Andrya Kiga – “Eu já sofri, sim, transfobia no meu tempo. Antes de ir para o curso EAD, eu era do presencial. O meu corpo estava em transição, então já tinha muita característica feminina, mas ainda usava o banheiro masculino. Certo dia, teve um comentário na sala de um homem que começou a falar para as pessoas que eu estava olhando para ele. Aí, uma amiga minha escutou ele contando para os colegas e falou para tomar cuidado, porque, nas palavras dele, ele contava que, se eu olhasse para ele de novo, ele daria um tiro, alguma coisa assim. E eu acho que foi uma das mais pesadas que eu sofri na cidade.” Na aldeia não tem muito a dizer da transfobia pesada, porque eu sempre ganhei um respeito do meu povo, mas, algumas horas, a gente escuta lá algumas palavras transfóbicas, mas a gente está indo ensinando novamente, descolonizando o nosso povo, porque a colonização afetou muitas partes do povo.”   

Vila Morena – Você já sofreu transfobia? Há diferença entre cidade e aldeia? A mulher trans indígena sofre mais preconceito em relação às outras?

Andrya Kiga – “A diferença, sim, é entre a cidade e as comunidades indígenas, pois na cidade a comunidade indígena LGBTQIAPN+ sofre pela sua luta como uma pessoa indígena e também com a homofobia. Assim, também para mulheres trans, que só a transfobia é muito pesada na cidade, enquanto que na aldeia tem outra percepção pelos ensinamentos culturais do seu povo. Então há essa diferença, sim, de cidade e aldeia.”

Vila Morena – Explica um pouco sobre a importância da história de Tibira do Maranhão para a sociedade.

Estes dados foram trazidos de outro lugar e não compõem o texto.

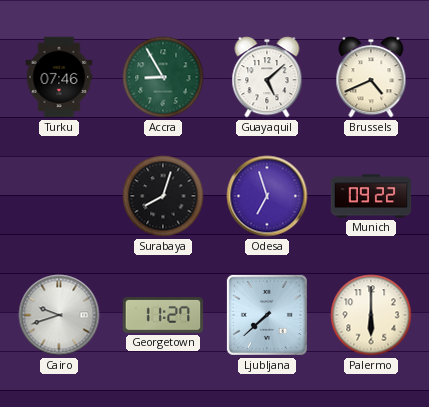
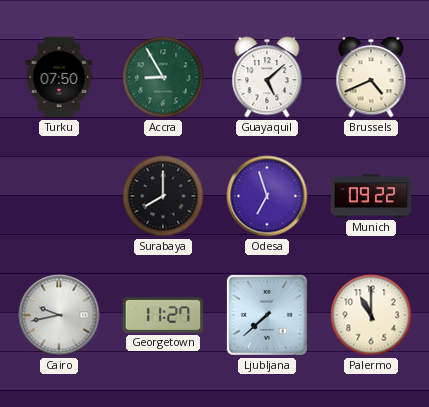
Turku: 07:46 -> 07:50
Surabaya: 8:03 -> 8:00
Cairo: 9:42 -> 9:43
Palermo: 6:00 -> 11:00
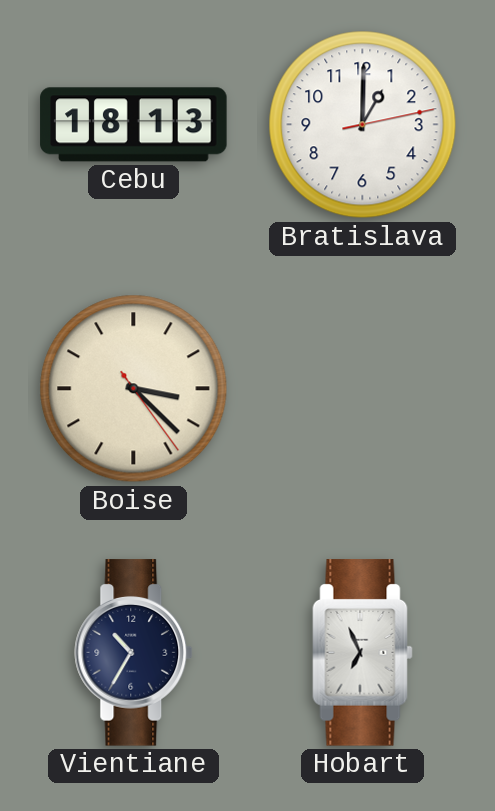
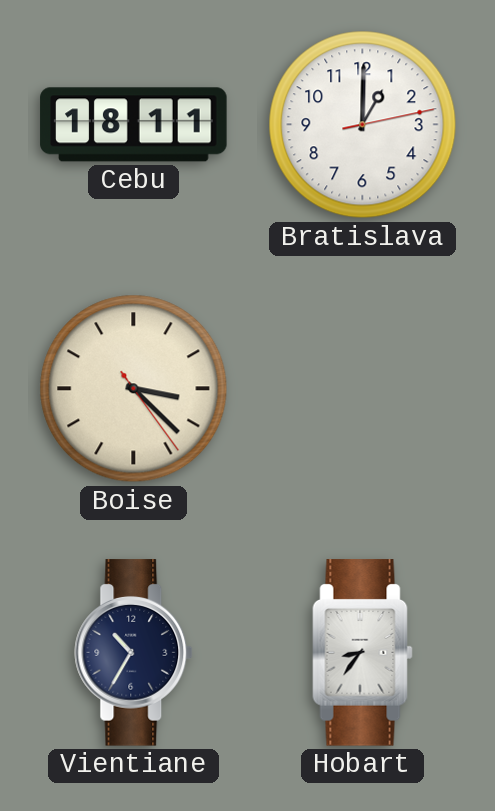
Cebu: 18:13 -> 18:11
Hobart: 6:56 -> 8:36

Andrya Kiga – “Da vida para Tybyra no curta-metragem foi um privilégio. Tybyra é uma referência de luta para mim, de resistência, de lutar por esse corpo livre, essa expressão livre de viver e te entender que o povo indígena é um corpo pertencente à mata da floresta, às águas, aos ventos, então tem essa liberdade livre e eu acho que também conhecer um pouco e saber mais da história de Tybyra é ver o caso de como os colonizadores chegaram devastando os povos indígenas, chegaram acabando com tudo e conhecer o primeiro caso de homofobia, transfobia, pois não sabemos o que o corpo de Tybyra era. Que era um corpo livre não padronizado em gêneros. O colonizador chegou matando essa liberdade de ser quem é que os povos originários tinham.”  

Vila Morena – Agora, quais são os planos de Andria Quica? Seguir na arte de interpretar ou no mundo acadêmico?

Andrya Kiga – “Desde criança eu aprendi que, quando a gente assobia, a gente chama os ventos. Então quero deixar os meus planos como o vento, esperando os assobios que sejam tanto no mundo da arte quanto no mundo acadêmico.”    

Uma produção inovadora e um marco para o cinema LGBTQIA+ indígena

     De acordo com o site Diversa, que busca informar, por meio do jornalismo, questões geralmente consideradas “tabus” pela sociedade, as filmagens do curta-metragem de nome Hendy’a Rapykwere, de aproximadamente 17 minutos, são um misto maduro e consciente que permitiu a criação de um documentário, ficção e realismo fantástico para dar corpo a uma história inédita no cinema brasileiro: a luta e a espiritualidade de jovens indígenas LGBTQIAPN+.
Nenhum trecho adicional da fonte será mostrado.